• [Instructions for the task] Set down the records once more, please, exactly and with the pictures left out.

Stored data entries:
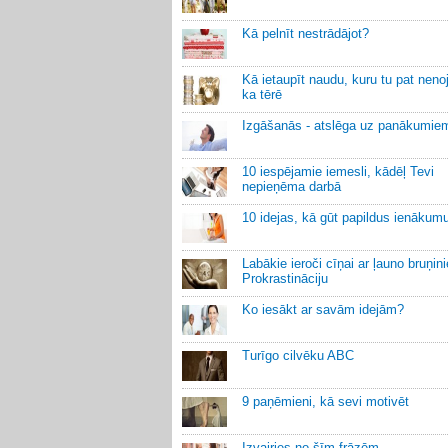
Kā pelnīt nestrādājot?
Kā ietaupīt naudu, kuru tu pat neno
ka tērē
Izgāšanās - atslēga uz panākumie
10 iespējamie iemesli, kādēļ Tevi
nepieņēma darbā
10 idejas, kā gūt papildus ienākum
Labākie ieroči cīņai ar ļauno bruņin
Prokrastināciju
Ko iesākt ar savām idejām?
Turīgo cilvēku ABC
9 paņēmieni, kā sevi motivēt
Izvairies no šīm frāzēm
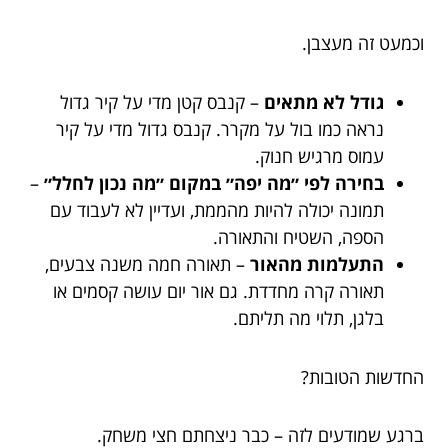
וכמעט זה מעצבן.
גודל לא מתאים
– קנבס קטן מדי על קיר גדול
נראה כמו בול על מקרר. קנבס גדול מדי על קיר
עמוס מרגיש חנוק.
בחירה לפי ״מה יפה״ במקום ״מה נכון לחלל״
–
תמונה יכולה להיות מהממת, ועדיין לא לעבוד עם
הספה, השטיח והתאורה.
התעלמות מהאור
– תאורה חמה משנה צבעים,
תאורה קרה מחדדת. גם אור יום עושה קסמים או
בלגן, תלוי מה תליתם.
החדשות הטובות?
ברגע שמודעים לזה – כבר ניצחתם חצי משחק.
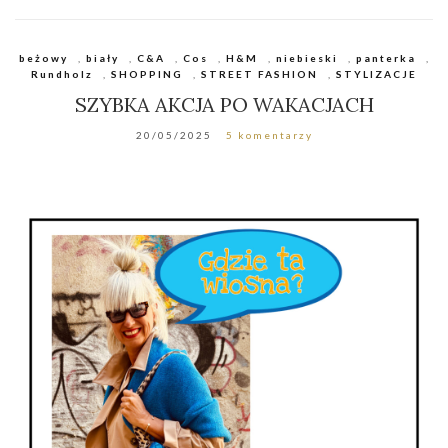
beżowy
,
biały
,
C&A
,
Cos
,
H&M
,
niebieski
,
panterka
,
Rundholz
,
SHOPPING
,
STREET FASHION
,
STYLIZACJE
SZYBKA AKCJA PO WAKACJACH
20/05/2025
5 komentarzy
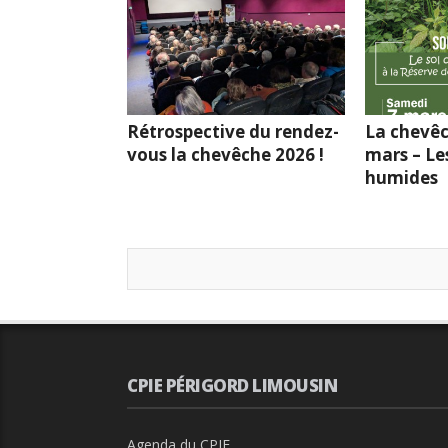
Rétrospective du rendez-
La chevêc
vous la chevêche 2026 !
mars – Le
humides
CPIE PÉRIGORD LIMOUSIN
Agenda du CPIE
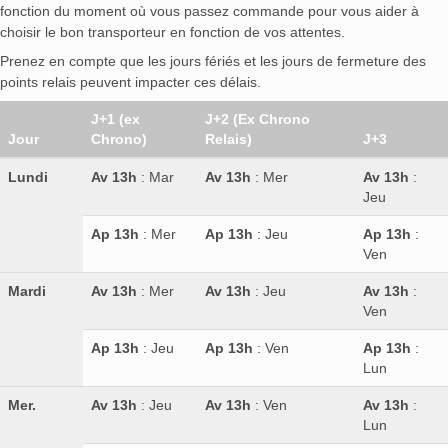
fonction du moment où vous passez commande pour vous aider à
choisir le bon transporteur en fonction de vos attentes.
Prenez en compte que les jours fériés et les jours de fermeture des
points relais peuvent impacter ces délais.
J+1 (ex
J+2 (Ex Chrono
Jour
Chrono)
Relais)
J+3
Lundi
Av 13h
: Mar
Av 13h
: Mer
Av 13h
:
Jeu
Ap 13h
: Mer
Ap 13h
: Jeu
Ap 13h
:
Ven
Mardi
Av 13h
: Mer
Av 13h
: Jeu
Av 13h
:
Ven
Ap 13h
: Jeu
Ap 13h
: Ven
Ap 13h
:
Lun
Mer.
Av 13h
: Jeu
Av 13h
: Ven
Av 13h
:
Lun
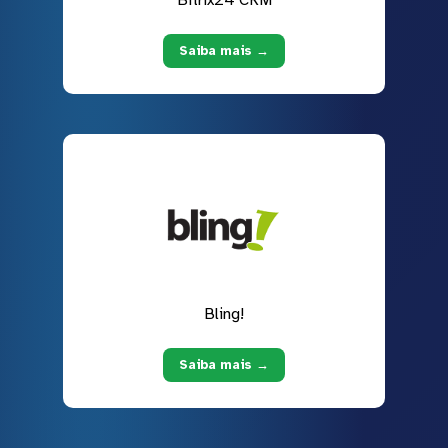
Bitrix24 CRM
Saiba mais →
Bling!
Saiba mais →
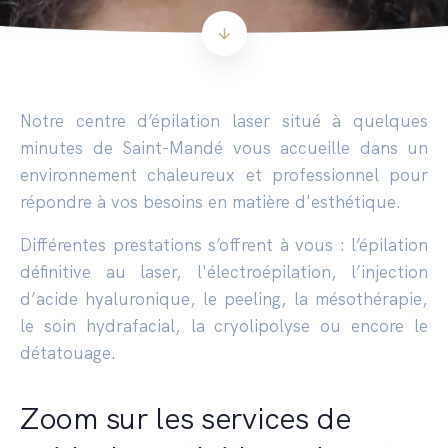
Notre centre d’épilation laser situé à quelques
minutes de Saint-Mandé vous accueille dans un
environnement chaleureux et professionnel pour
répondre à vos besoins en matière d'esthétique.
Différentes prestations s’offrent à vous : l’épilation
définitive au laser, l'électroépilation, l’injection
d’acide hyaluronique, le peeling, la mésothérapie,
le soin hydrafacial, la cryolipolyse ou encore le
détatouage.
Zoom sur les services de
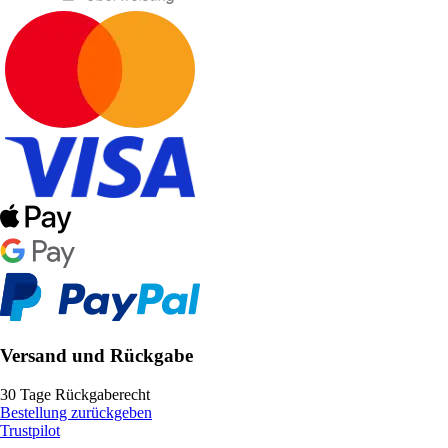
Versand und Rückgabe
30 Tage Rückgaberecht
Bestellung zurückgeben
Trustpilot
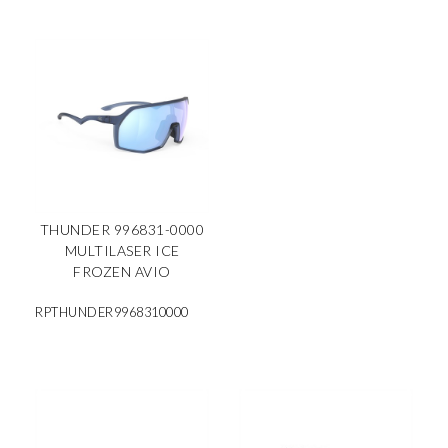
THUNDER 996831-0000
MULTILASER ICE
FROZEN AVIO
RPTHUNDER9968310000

• [Result of the task]
Kā pelnīt nestrādājot?
Kā ietaupīt naudu, kuru tu pat neno
ka tērē
Izgāšanās - atslēga uz panākumie
10 iespējamie iemesli, kādēļ Tevi
nepieņēma darbā
10 idejas, kā gūt papildus ienākum
Labākie ieroči cīņai ar ļauno bruņin
Prokrastināciju
Ko iesākt ar savām idejām?
Turīgo cilvēku ABC
9 paņēmieni, kā sevi motivēt
Izvairies no šīm frāzēm
וכמעט זה מעצבן.
גודל לא מתאים
– קנבס קטן מדי על קיר גדול
נראה כמו בול על מקרר. קנבס גדול מדי על קיר
עמוס מרגיש חנוק.
בחירה לפי ״מה יפה״ במקום ״מה נכון לחלל״
–
תמונה יכולה להיות מהממת, ועדיין לא לעבוד עם
הספה, השטיח והתאורה.
התעלמות מהאור
– תאורה חמה משנה צבעים,
תאורה קרה מחדדת. גם אור יום עושה קסמים או
בלגן, תלוי מה תליתם.
החדשות הטובות?
ברגע שמודעים לזה – כבר ניצחתם חצי משחק.
beżowy
,
biały
,
C&A
,
Cos
,
H&M
,
niebieski
,
panterka
,
Rundholz
,
SHOPPING
,
STREET FASHION
,
STYLIZACJE
SZYBKA AKCJA PO WAKACJACH
20/05/2025
5 komentarzy
Rétrospective du rendez-
La chevêc
vous la chevêche 2026 !
mars – Le
humides
CPIE PÉRIGORD LIMOUSIN
Agenda du CPIE
fonction du moment où vous passez commande pour vous aider à
choisir le bon transporteur en fonction de vos attentes.
Prenez en compte que les jours fériés et les jours de fermeture des
points relais peuvent impacter ces délais.
J+1 (ex
J+2 (Ex Chrono
Jour
Chrono)
Relais)
J+3
Lundi
Av 13h
: Mar
Av 13h
: Mer
Av 13h
:
Jeu
Ap 13h
: Mer
Ap 13h
: Jeu
Ap 13h
:
Ven
Mardi
Av 13h
: Mer
Av 13h
: Jeu
Av 13h
:
Ven
Ap 13h
: Jeu
Ap 13h
: Ven
Ap 13h
:
Lun
Mer.
Av 13h
: Jeu
Av 13h
: Ven
Av 13h
:
Lun
Bitrix24 CRM
Saiba mais →
Bling!
Saiba mais →
Notre centre d’épilation laser situé à quelques
minutes de Saint-Mandé vous accueille dans un
environnement chaleureux et professionnel pour
répondre à vos besoins en matière d'esthétique.
Différentes prestations s’offrent à vous : l’épilation
définitive au laser, l'électroépilation, l’injection
d’acide hyaluronique, le peeling, la mésothérapie,
le soin hydrafacial, la cryolipolyse ou encore le
détatouage.
Zoom sur les services de
Versand und Rückgabe
30 Tage Rückgaberecht
Bestellung zurückgeben
Trustpilot
THUNDER 996831-0000
MULTILASER ICE
FROZEN AVIO
RPTHUNDER9968310000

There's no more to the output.